For every line in the records that has the word "Placa", make a copy.

EXCERPTED DATA section start

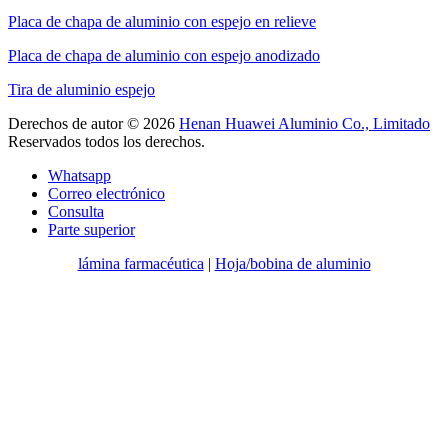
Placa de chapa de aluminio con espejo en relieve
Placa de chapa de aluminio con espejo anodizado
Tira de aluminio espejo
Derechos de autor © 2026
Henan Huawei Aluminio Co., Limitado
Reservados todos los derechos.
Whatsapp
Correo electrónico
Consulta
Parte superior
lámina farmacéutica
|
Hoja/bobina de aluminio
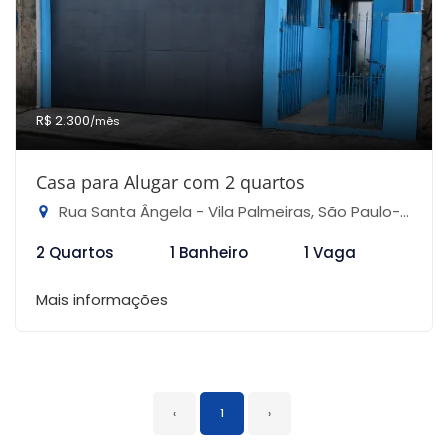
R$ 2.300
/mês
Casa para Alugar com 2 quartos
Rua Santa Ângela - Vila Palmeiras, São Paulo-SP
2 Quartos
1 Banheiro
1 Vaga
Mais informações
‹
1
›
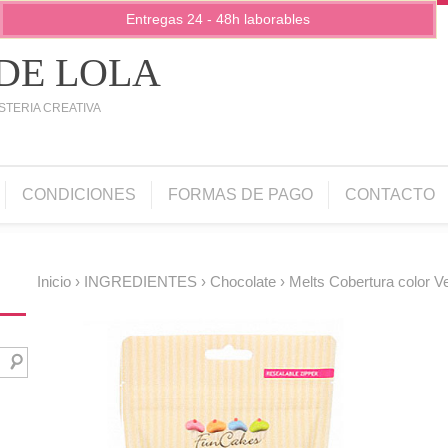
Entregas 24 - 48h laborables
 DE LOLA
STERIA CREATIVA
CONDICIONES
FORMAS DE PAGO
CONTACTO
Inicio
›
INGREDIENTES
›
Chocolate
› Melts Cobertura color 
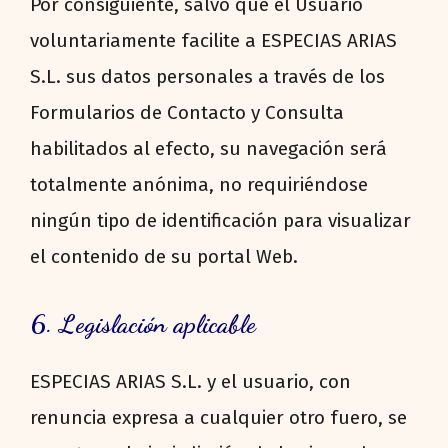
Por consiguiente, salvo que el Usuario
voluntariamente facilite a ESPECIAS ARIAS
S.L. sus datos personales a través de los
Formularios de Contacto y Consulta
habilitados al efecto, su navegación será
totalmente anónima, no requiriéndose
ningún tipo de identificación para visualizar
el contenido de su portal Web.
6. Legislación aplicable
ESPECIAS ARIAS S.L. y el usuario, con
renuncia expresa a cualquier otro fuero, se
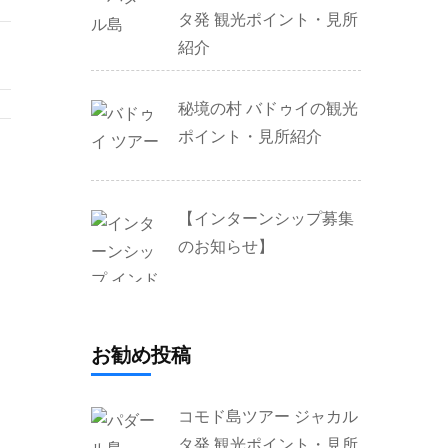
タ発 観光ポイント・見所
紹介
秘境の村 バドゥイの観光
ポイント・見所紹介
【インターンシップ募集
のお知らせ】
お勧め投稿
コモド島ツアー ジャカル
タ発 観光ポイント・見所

EXCERPTED DATA section end

WRITTEN SOLUTION:
Placa de chapa de aluminio con espejo en relieve
Placa de chapa de aluminio con espejo anodizado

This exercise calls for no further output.